PROBLEM
Set down word for word each line from the one containing "hniku, projekce a" through the end of the records, both included. Do not copy any pictures.

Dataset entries
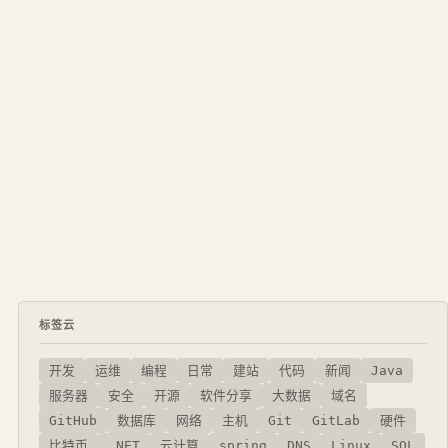
标签云
开发
运维
编程
日常
建站
代码
新闻
Java
服务器
安全
开源
软件分享
大数据
域名
GitHub
数据库
网络
主机
Git
GitLab
硬件
比特币
.NET
云计算
spring
DNS
Linux
SQL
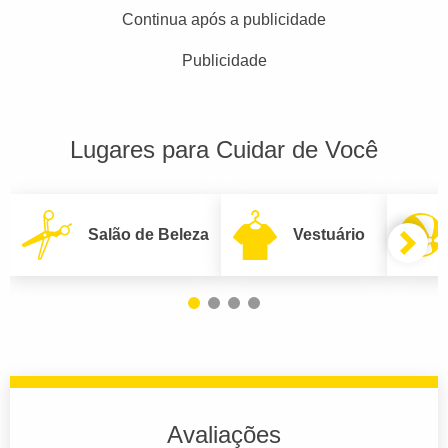
Continua após a publicidade
Publicidade
Lugares para Cuidar de Você
Salão de Beleza
Vestuário
Avaliações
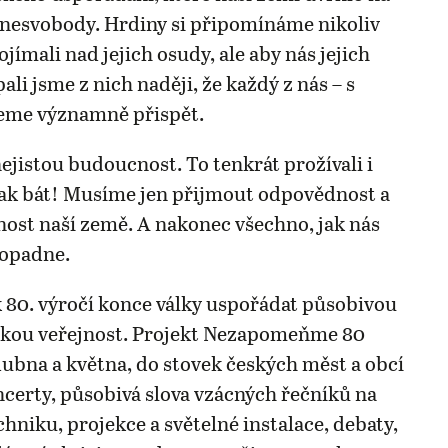
o nesvobody. Hrdiny si připomínáme nikoliv
jímali nad jejich osudy, ale aby nás jejich
pali jsme z nich naději, že každý z nás – s
eme významně přispět.
jistou budoucnost. To tenkrát prožívali i
ak bát! Musíme jen přijmout odpovědnost a
nost naší země. A nakonec všechno, jak nás
dopadne.
 80. výročí konce války uspořádat působivou
okou veřejnost. Projekt Nezapomeňme 80
dubna a května, do stovek českých měst a obcí
oncerty, působivá slova vzácných řečníků na
hniku, projekce a světelné instalace, debaty,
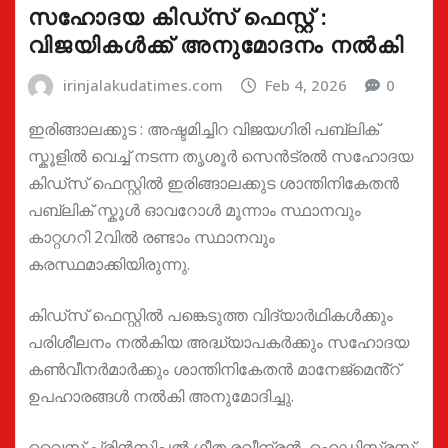
സഹോദയ കിഡ്സ് ഫെസ്റ്റ് :
വിജയികൾക്ക് അനുമോദനം നൽകി
irinjalakudatimes.com
Feb 4, 2026
0
ഇരിങ്ങാലക്കുട : അഷ്ടമിച്ചിറ വിജയഗിരി പബ്ലിക്
സ്കൂളിൽ വെച്ച് നടന്ന തൃശൂർ സെൻട്രൽ സഹോദയ
കിഡ്സ് ഫെസ്റ്റിൽ ഇരിങ്ങാലക്കുട ശാന്തിനികേതൻ
പബ്ലിക് സ്കൂൾ ഓവറോൾ മൂന്നാം സ്ഥാനവും
കാറ്റഗറി 2വിൽ രണ്ടാം സ്ഥാനവും
കരസ്ഥമാക്കിയിരുന്നു.
കിഡ്സ് ഫെസ്റ്റിൽ പങ്കെടുത്ത വിദ്യാർഥികൾക്കും
പരിശീലനം നൽകിയ അദ്ധ്യാപകർക്കും സഹോദയ
കൺവീനർമാർക്കും ശാന്തിനികേതൻ മാനേജ്മെൻ്റ്
ഉപഹാരങ്ങൾ നൽകി അനുമോദിച്ചു.
വൈസ് പ്രിൻസിപ്പൽ ഗീത രവീന്ദ്രൻ, ഹെഡ്മിസ്ട്രസ്സ്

RESULT FOR THIS EXERCISE
hniku, projekce a světelné instalace, debaty,
സഹോദയ കിഡ്സ് ഫെസ്റ്റ് :
വിജയികൾക്ക് അനുമോദനം നൽകി
irinjalakudatimes.com
Feb 4, 2026
0
ഇരിങ്ങാലക്കുട : അഷ്ടമിച്ചിറ വിജയഗിരി പബ്ലിക്
സ്കൂളിൽ വെച്ച് നടന്ന തൃശൂർ സെൻട്രൽ സഹോദയ
കിഡ്സ് ഫെസ്റ്റിൽ ഇരിങ്ങാലക്കുട ശാന്തിനികേതൻ
പബ്ലിക് സ്കൂൾ ഓവറോൾ മൂന്നാം സ്ഥാനവും
കാറ്റഗറി 2വിൽ രണ്ടാം സ്ഥാനവും
കരസ്ഥമാക്കിയിരുന്നു.
കിഡ്സ് ഫെസ്റ്റിൽ പങ്കെടുത്ത വിദ്യാർഥികൾക്കും
പരിശീലനം നൽകിയ അദ്ധ്യാപകർക്കും സഹോദയ
കൺവീനർമാർക്കും ശാന്തിനികേതൻ മാനേജ്മെൻ്റ്
ഉപഹാരങ്ങൾ നൽകി അനുമോദിച്ചു.
വൈസ് പ്രിൻസിപ്പൽ ഗീത രവീന്ദ്രൻ, ഹെഡ്മിസ്ട്രസ്സ്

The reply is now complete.